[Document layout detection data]
§
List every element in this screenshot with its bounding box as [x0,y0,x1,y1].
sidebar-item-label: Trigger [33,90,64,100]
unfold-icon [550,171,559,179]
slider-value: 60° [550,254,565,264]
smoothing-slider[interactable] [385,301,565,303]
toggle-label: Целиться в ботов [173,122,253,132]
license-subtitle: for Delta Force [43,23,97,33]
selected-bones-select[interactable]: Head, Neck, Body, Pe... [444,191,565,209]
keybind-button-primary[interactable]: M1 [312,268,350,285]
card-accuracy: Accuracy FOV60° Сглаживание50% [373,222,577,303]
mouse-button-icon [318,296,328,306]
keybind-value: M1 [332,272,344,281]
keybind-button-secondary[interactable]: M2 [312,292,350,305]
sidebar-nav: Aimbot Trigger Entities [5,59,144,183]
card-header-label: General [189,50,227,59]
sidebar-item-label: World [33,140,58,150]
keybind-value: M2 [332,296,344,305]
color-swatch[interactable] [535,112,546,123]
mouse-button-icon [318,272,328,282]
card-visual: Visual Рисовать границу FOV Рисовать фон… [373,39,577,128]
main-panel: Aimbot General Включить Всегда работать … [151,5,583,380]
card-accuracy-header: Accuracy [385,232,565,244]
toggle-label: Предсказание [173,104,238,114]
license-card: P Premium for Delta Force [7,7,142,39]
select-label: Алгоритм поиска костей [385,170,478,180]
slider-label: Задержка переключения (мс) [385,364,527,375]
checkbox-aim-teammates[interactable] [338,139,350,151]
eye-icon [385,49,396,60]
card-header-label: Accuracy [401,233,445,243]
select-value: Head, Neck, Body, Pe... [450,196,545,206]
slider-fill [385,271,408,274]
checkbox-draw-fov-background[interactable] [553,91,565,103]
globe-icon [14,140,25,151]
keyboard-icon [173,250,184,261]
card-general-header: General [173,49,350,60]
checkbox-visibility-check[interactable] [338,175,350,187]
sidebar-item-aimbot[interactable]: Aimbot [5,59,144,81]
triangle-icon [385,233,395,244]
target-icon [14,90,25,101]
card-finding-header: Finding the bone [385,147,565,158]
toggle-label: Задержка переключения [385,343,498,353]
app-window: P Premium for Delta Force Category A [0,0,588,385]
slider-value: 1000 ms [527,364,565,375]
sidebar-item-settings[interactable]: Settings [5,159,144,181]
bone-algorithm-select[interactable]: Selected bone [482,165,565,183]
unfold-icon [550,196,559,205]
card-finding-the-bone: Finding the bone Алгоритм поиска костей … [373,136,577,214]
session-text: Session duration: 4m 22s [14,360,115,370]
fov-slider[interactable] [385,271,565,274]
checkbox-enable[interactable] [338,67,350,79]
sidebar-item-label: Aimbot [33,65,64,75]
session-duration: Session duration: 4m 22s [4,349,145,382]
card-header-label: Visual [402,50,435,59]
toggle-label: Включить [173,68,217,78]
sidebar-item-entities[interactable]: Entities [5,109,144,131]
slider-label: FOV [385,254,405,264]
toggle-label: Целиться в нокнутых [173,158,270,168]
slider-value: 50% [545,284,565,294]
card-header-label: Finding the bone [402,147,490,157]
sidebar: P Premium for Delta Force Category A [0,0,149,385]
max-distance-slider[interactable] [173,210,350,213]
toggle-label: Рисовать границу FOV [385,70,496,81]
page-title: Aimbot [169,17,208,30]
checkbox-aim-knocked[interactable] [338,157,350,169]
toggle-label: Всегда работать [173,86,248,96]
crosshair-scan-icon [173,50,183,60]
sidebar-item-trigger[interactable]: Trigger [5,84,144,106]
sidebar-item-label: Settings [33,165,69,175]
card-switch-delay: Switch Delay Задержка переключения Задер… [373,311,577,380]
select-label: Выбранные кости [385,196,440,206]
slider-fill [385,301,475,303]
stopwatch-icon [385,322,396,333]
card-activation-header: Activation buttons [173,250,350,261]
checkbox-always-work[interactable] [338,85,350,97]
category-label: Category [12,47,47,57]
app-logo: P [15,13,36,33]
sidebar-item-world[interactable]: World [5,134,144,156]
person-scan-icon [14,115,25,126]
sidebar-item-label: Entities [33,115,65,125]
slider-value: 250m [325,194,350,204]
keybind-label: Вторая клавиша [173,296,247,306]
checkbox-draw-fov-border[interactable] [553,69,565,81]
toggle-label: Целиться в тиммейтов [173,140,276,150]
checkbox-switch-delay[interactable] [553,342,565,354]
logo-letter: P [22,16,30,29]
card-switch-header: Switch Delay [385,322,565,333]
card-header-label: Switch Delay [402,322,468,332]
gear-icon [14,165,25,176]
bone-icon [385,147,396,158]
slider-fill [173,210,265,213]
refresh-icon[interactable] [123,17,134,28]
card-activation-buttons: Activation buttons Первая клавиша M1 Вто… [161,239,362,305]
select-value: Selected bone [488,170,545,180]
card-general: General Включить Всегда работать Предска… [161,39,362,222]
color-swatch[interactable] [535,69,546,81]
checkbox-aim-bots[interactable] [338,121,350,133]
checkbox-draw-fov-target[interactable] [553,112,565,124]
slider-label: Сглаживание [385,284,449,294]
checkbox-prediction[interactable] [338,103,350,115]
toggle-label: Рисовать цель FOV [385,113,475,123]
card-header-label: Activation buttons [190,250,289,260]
§
§ WORK ITEM:
Read the lines above. Gather those in which the string "Neck" is found.

§ TASK ANSWER:
selected-bones-select[interactable]: Head, Neck, Body, Pe... [444,191,565,209]
select-value: Head, Neck, Body, Pe... [450,196,545,206]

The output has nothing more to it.